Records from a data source

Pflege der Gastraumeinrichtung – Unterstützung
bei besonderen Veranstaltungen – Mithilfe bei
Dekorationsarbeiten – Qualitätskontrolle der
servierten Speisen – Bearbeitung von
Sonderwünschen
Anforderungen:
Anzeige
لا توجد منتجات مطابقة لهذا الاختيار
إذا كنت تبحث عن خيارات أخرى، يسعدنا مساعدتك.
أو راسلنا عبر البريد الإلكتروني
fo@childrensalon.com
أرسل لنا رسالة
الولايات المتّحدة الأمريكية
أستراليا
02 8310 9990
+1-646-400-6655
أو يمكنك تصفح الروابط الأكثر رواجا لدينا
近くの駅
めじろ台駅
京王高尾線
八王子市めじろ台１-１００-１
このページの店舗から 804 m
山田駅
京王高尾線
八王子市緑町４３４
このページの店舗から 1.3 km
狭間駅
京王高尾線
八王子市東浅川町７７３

TASK DESCRIPTION:
The entries above should be copied out exactly, with none left out.

OUTPUT BELOW:
Pflege der Gastraumeinrichtung – Unterstützung
bei besonderen Veranstaltungen – Mithilfe bei
Dekorationsarbeiten – Qualitätskontrolle der
servierten Speisen – Bearbeitung von
Sonderwünschen
Anforderungen:
Anzeige
لا توجد منتجات مطابقة لهذا الاختيار
إذا كنت تبحث عن خيارات أخرى، يسعدنا مساعدتك.
أو راسلنا عبر البريد الإلكتروني
fo@childrensalon.com
أرسل لنا رسالة
الولايات المتّحدة الأمريكية
أستراليا
02 8310 9990
+1-646-400-6655
أو يمكنك تصفح الروابط الأكثر رواجا لدينا
近くの駅
めじろ台駅
京王高尾線
八王子市めじろ台１-１００-１
このページの店舗から 804 m
山田駅
京王高尾線
八王子市緑町４３４
このページの店舗から 1.3 km
狭間駅
京王高尾線
八王子市東浅川町７７３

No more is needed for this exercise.